Her brown hair was pulled tightly into two pigtails jetting out from the sides of her head; she was shy and looks only at the ground when we converse. The third tells me his name is Tom. He was much older than the other two and in a state of constant concern.

"I'm a Kerouacian," he said. I smile, thinking I had met another like myself yearning for the freedoms of the road accompanied only by a pen and paper to chronicle my trailblazing. They briefly tell me of their journey from Wichita, Kansas and how they plan on being in Portland to panhandle until they can get a place and everything else they desire. We decided to walk back to Topanga Canyon, but on our arrival were faced with the blindness that darkness forces.

We walked up the canyon in search of the campground we were not certain existed. We slipped through a large hole in a chain link fence hugging the street and then headed deep into the mountain until we found a place to set up camp for the night. I was too cold to worry about getting arrested for trespassing and too tired to care.

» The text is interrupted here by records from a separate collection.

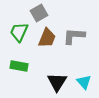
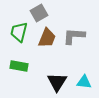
green trapezoid: rotated 10 degrees counterclockwise
cyan triangle: rotated 42 degrees counterclockwise
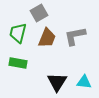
green trapezoid: moved 1 px left, 1 px down
gray L-shape: moved 1 px right; rotated 15 degrees counterclockwise
green rectangle: moved 1 px left, 3 px up
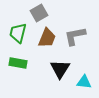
black triangle: moved 3 px right, 13 px up
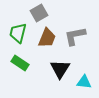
green rectangle: moved 2 px right; rotated 24 degrees clockwise
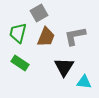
brown trapezoid: moved 1 px left, 1 px up
black triangle: moved 4 px right, 2 px up
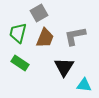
brown trapezoid: moved 1 px left, 1 px down
cyan triangle: moved 3 px down
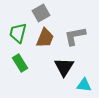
gray square: moved 2 px right
green rectangle: rotated 24 degrees clockwise
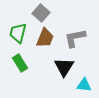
gray square: rotated 18 degrees counterclockwise
gray L-shape: moved 2 px down
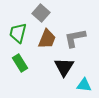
brown trapezoid: moved 2 px right, 1 px down
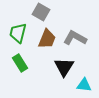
gray square: moved 1 px up; rotated 12 degrees counterclockwise
gray L-shape: rotated 40 degrees clockwise
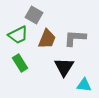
gray square: moved 7 px left, 3 px down
green trapezoid: moved 2 px down; rotated 130 degrees counterclockwise
gray L-shape: rotated 25 degrees counterclockwise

As I made a fire, Seanzion told tales of their travels and detailed his dealings with any and all kinds of hallucinogenic drugs he had consumed and those he hopes to. It was such a heartfelt anti-antidrug speech I found myself wondering what it would be like to chase an elf through the forest, swinging from tree to tree like a monkey until a unicorn comes to carry me away forever. His
story soothed me to sleep. I see why the homeless stick together. Judgment is spared by those that share fate.

"What time is it?" I asked. Breeze looked at her mobile phone and let me know it's 7 a.m. They remembered they were supposed to meet another companion at 6:30 and Seanzion ran
to find him. We packed up our gear and
followed him.

He wasn't there. We searched all over to no avail. They decide to wait for him but I wanted to find work. We say goodbye and I continued, alone. I walked into Malibu and saw a group of workers unloading an agricultural semi-trailer. I ran in the store and asked if I could help unload the trucks. The man told me, "sure" and although we didn't discuss a rate, I'll take what I get and be happy.

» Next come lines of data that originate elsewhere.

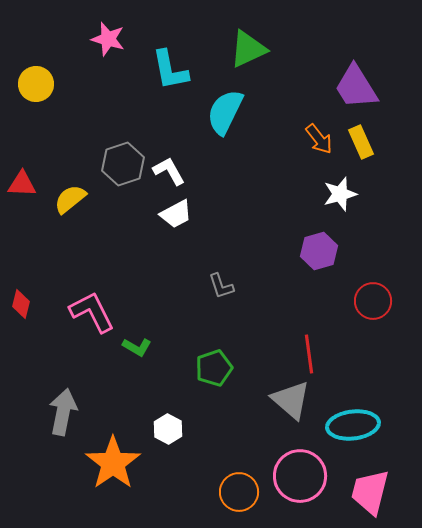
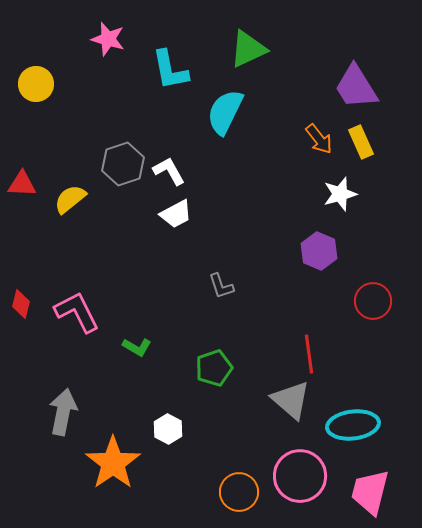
purple hexagon: rotated 21 degrees counterclockwise
pink L-shape: moved 15 px left
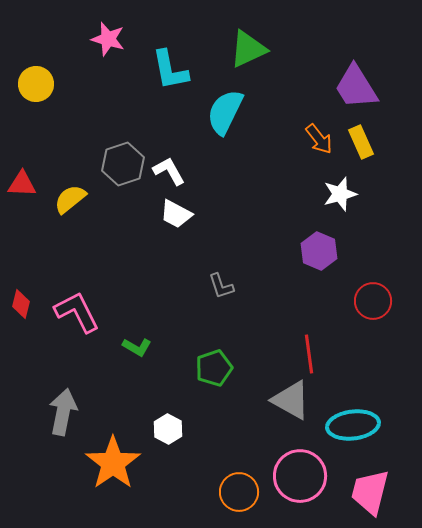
white trapezoid: rotated 56 degrees clockwise
gray triangle: rotated 12 degrees counterclockwise
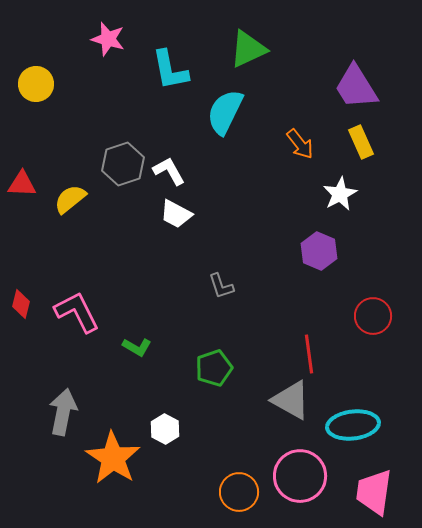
orange arrow: moved 19 px left, 5 px down
white star: rotated 12 degrees counterclockwise
red circle: moved 15 px down
white hexagon: moved 3 px left
orange star: moved 5 px up; rotated 4 degrees counterclockwise
pink trapezoid: moved 4 px right; rotated 6 degrees counterclockwise
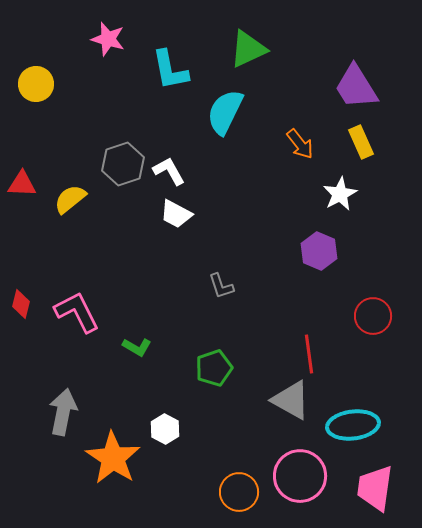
pink trapezoid: moved 1 px right, 4 px up
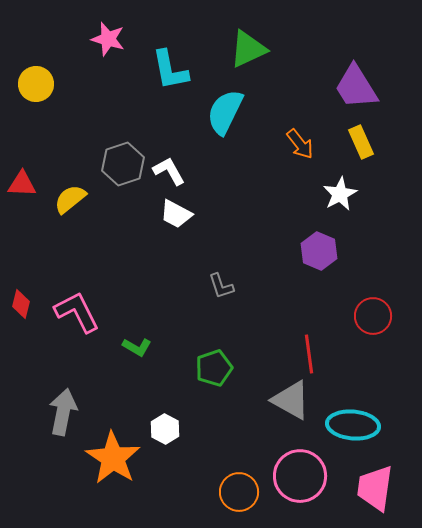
cyan ellipse: rotated 12 degrees clockwise
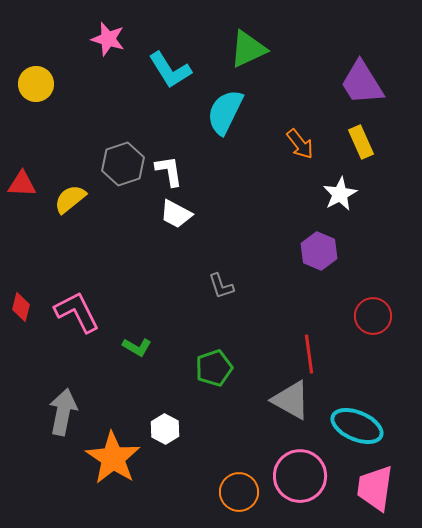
cyan L-shape: rotated 21 degrees counterclockwise
purple trapezoid: moved 6 px right, 4 px up
white L-shape: rotated 20 degrees clockwise
red diamond: moved 3 px down
cyan ellipse: moved 4 px right, 1 px down; rotated 18 degrees clockwise
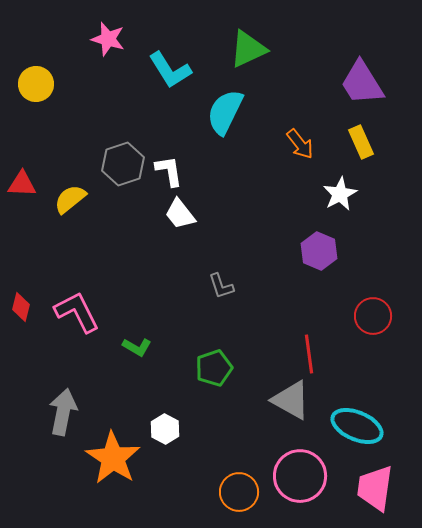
white trapezoid: moved 4 px right; rotated 24 degrees clockwise
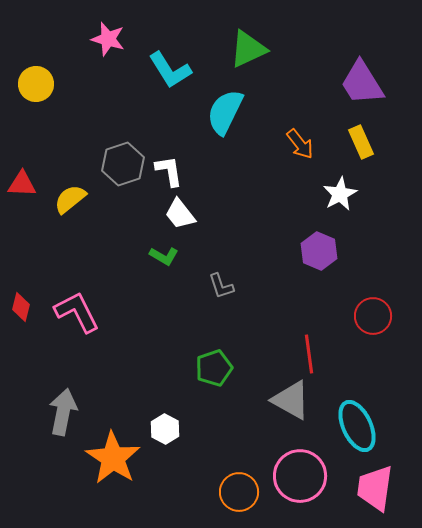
green L-shape: moved 27 px right, 91 px up
cyan ellipse: rotated 42 degrees clockwise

Nine hours later, there was nothing left to unload, unpack, organize or clean. I say my goodbyes and get thirty dollars for my effort. I grabbed some fast food and headed back down to Topanga State Beach to soak up some sun for the remainder of the day.

When the sun had set, I hitchhiked a ride from a semi-truck driver from Topanga to Santa Monica. I watched the thick diesel smoke blast its way out of the exhaust as he pulled away. I was back in the city. My pockets were full of money I didn't need and my heart was heavier than ever; it seems fitting in a city this size. I walked to Venice and grabbed a spot in an alley to catch some sleep.

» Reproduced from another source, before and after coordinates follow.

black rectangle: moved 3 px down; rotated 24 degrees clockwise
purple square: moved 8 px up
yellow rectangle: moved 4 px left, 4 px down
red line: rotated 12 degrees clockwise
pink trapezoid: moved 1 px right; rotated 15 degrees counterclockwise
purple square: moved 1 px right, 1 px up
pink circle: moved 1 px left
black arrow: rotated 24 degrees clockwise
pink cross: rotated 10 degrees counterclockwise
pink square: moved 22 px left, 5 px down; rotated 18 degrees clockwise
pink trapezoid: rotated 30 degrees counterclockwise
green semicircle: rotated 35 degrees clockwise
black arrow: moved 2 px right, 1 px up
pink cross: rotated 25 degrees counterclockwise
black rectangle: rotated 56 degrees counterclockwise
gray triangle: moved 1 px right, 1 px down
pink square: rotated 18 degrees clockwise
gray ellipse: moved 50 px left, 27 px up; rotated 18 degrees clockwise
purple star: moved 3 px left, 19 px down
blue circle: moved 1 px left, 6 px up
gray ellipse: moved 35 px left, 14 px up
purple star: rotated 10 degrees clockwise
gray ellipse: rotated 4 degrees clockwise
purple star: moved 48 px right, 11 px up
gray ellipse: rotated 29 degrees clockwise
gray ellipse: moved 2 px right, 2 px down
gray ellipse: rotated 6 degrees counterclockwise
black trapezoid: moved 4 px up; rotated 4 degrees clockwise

Tomorrow, I would be going home. I have tried to push my life out of my mind and live in the moment, but I was looking forward to some sense of security. A good friend of mine that was homeless for over five years said to me before I took this trip, "Homelessness is a state of mind. I can sit around all day and do drugs or drink and think about what I could have or should have if only things were different, but the reality is if you want something different, you have to change it yourself. When I wanted to get off the streets, I looked at the people around me and how they got the things they have. It takes sacrifice. I know if I want something, I have to sacrifice
and devise a plan in my mind."

I never really grasped the gravity and clarity of his words until I experienced homelessness firsthand. There are certain circumstances where it is not the fault of the individual by mental and physical illness, childhood homelessness or old age, but life is what we make of it. I stayed in a shelter; I stayed on the streets and on the beach. I begged, bummed and worked to make money. There are plenty of programs
such as the Chrysalis House, Salvation Army, federal grants and countless other organizations that help those that want help get back on their feet.

Not everyone is destined to fit in our societal norms. The heart wants what the heart wants. The addictions and isms are all conquerable through the power of the will. Do what you can to help and all you can do to reserve judgment. There is no answer to homelessness just as there is no answer to emotions. It's in our minds.